Обсуждение: to_hex() for negative inputs

Поиск
Список
Период
Сортировка

to_hex() for negative inputs

От
Dean Rasheed
Дата:
I only recently realised that to_hex() converts its input to unsigned
before converting it to hex (something that's not mentioned in the
docs):

  to_hex(-1) -> ffffffff

I think that's something that some users might find surprising,
especially if they were expecting to be able to use it to output
values that could be read back in, now that we support non-decimal
integer input.

So I think the docs should be a little more explicit about this. I
think the following should suffice:

---
  to_hex ( integer ) -> text
  to_hex ( bigint ) -> text

    Converts the number to its equivalent two's complement hexadecimal
    representation.

    to_hex(1234) -> 4d2
    to_hex(-1234) -> fffffb2e
---

instead of the existing example with 2147483647, which doesn't add much.

I also think it might be useful for it to gain a couple of boolean options:

1). An option to output a signed value (defaulting to false, to
preserve the current two's complement output).

2). An option to output the base prefix "0x" (which comes after the
sign, making it inconvenient for the user to add themselves).
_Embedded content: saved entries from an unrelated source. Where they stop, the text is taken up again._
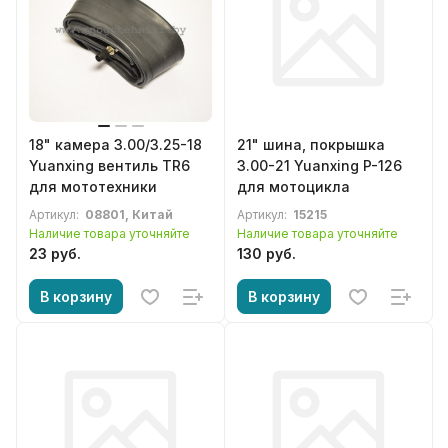
18" камера 3.00/3.25-18
21" шина, покрышка
Yuanxing вентиль TR6
3.00-21 Yuanxing P-126
для мототехники
для мотоцикла
Артикул:
08801, Китай
Артикул:
15215
Наличие товара уточняйте
Наличие товара уточняйте
23 руб.
130 руб.
В корзину
В корзину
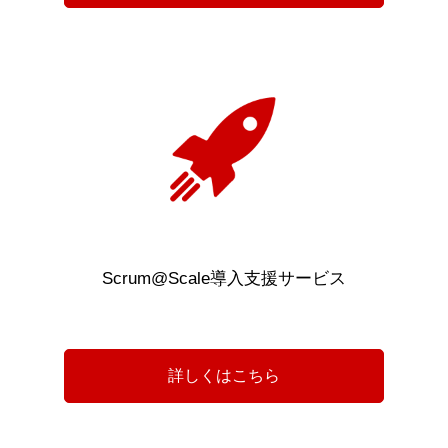
Scrum@Scale導入支援サービス
詳しくはこちら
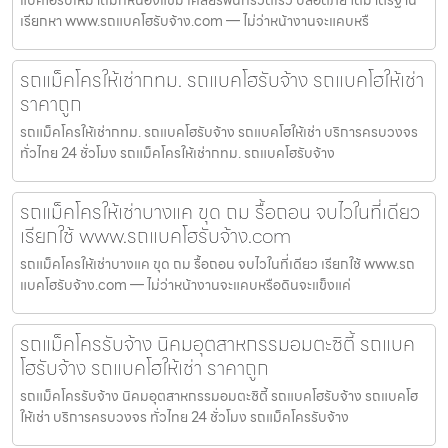
เรียกหา www.รถแบคโฮรับจ้าง.com — ไม่ว่าหน้างานจะแคบหรื
รถแม็คโครให้เช่ากทม. รถแบคโฮรับจ้าง รถแบคโฮให้เช่า
ราคาถูก
รถแม็คโครให้เช่ากทม. รถแบคโฮรับจ้าง รถแบคโฮให้เช่า บริการครบวงจร
ทั่วไทย 24 ชั่วโมง รถแม็คโครให้เช่ากทม. รถแบคโฮรับจ้าง
รถแม็คโครให้เช่าบางแค ขุด ถม รื้อถอน จบไวในที่เดียว
เรียกใช้ www.รถแบคโฮรับจ้าง.com
รถแม็คโครให้เช่าบางแค ขุด ถม รื้อถอน จบไวในที่เดียว เรียกใช้ www.รถ
แบคโฮรับจ้าง.com — ไม่ว่าหน้างานจะแคบหรือดินจะแข็งแค่
รถแม็คโครรับจ้าง นิคมอุตสาหกรรมอมตะซิตี้ รถแบค
โฮรับจ้าง รถแบคโฮให้เช่า ราคาถูก
รถแม็คโครรับจ้าง นิคมอุตสาหกรรมอมตะซิตี้ รถแบคโฮรับจ้าง รถแบคโฮ
ให้เช่า บริการครบวงจร ทั่วไทย 24 ชั่วโมง รถแม็คโครรับจ้าง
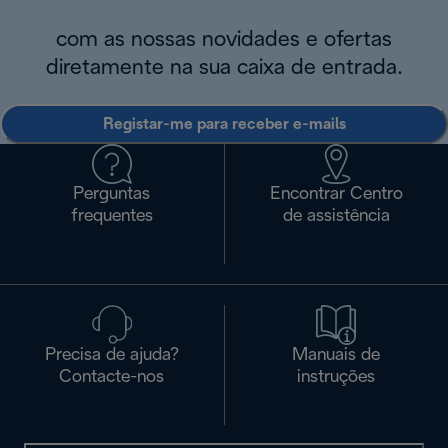
com as nossas novidades e ofertas
diretamente na sua caixa de entrada.
Registar-me para receber e-mails
Perguntas
Encontrar Centro
frequentes
de assistência
Precisa de ajuda?
Manuais de
Contacte-nos
instruções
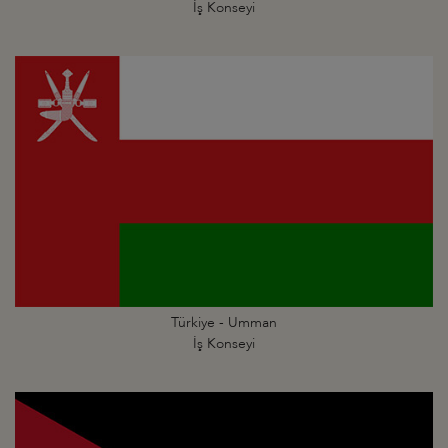
İş Konseyi
Türkiye - Umman
İş Konseyi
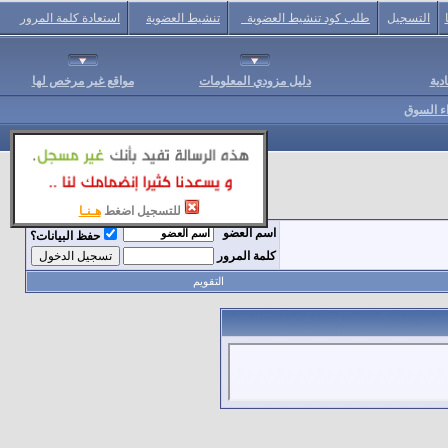
التسجيل
طلب كود تنشيط العضوية
تنشيط العضوية
استعادة كلمة المرور
دية
دليل مزودي المعلومات
مواقع غير مرخص لها
اء السوق
للتسجيل اضغط
هـنـا
اسم العضو
حفظ البيانات؟
كلمة المرور
التقويم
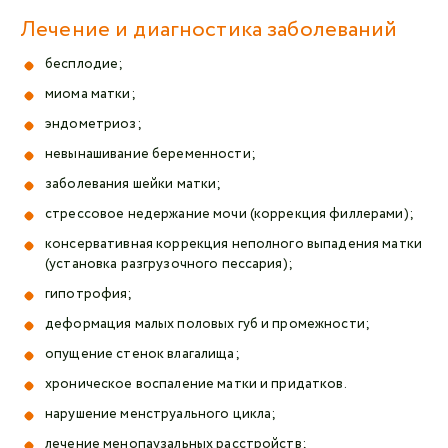
Лечение и диагностика заболеваний
бесплодие;
миома матки;
эндометриоз;
невынашивание беременности;
заболевания шейки матки;
стрессовое недержание мочи (коррекция филлерами);
консервативная коррекция неполного выпадения матки
(установка разгрузочного пессария);
гипотрофия;
деформация малых половых губ и промежности;
опущение стенок влагалища;
хроническое воспаление матки и придатков.
нарушение менструального цикла;
лечение менопаузальных расстройств;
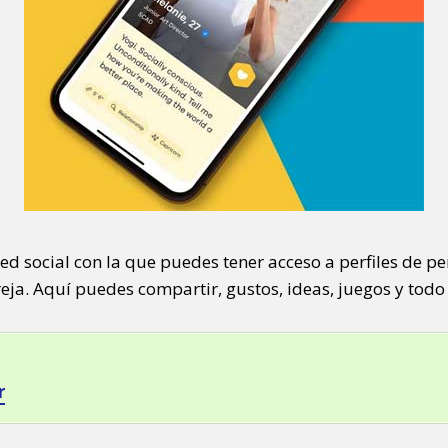
d social con la que puedes tener acceso a perfiles de pe
ja. Aquí puedes compartir, gustos, ideas, juegos y todo 
r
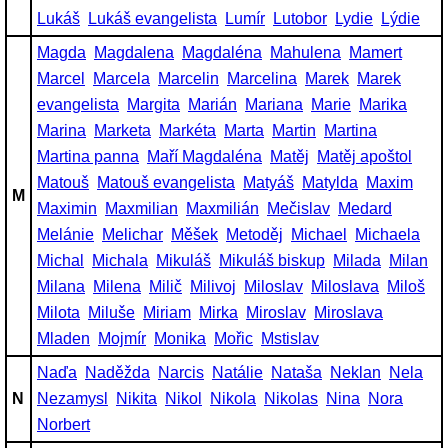
Lukáš
Lukáš evangelista
Lumír
Lutobor
Lydie
Lýdie
Magda
Magdalena
Magdaléna
Mahulena
Mamert
Marcel
Marcela
Marcelin
Marcelina
Marek
Marek
evangelista
Margita
Marián
Mariana
Marie
Marika
Marina
Marketa
Markéta
Marta
Martin
Martina
Martina panna
Maří Magdaléna
Matěj
Matěj apoštol
Matouš
Matouš evangelista
Matyáš
Matylda
Maxim
M
Maximin
Maxmilian
Maxmilián
Mečislav
Medard
Melánie
Melichar
Měšek
Metoděj
Michael
Michaela
Michal
Michala
Mikuláš
Mikuláš biskup
Milada
Milan
Milana
Milena
Milič
Milivoj
Miloslav
Miloslava
Miloš
Milota
Miluše
Miriam
Mirka
Miroslav
Miroslava
Mladen
Mojmír
Monika
Mořic
Mstislav
Naďa
Naděžda
Narcis
Natálie
Nataša
Neklan
Nela
N
Nezamysl
Nikita
Nikol
Nikola
Nikolas
Nina
Nora
Norbert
I've also been idly wondering about whether we should have a numeric
variant (for integers only, since non-integers won't necessarily
terminate in hex, aren't accepted as inputs, and don't seem
particularly useful anyway). I don't think two's complement output
makes much sense for numeric, so perhaps it should only have the
prefix option, and always output signed hex strings.

Thoughts?

Regards,
Dean



Re: to_hex() for negative inputs

От
Aleksander Alekseev
Дата:
Hi Dean,

> I only recently realised that to_hex() converts its input to unsigned
> before converting it to hex (something that's not mentioned in the
> docs):

Technically the documentation is accurate [1]:

"""
Converts the number to its equivalent hexadecimal representation.
"""

But I agree that adding an example with negative numbers will not
hurt. Would you like to submit a patch?

> I also think it might be useful for it to gain a couple of boolean options:

Adding extra arguments for something the user can implement
(him/her)self doesn't seem to be a great idea. With this approach we
may end up with hundreds of arguments one day.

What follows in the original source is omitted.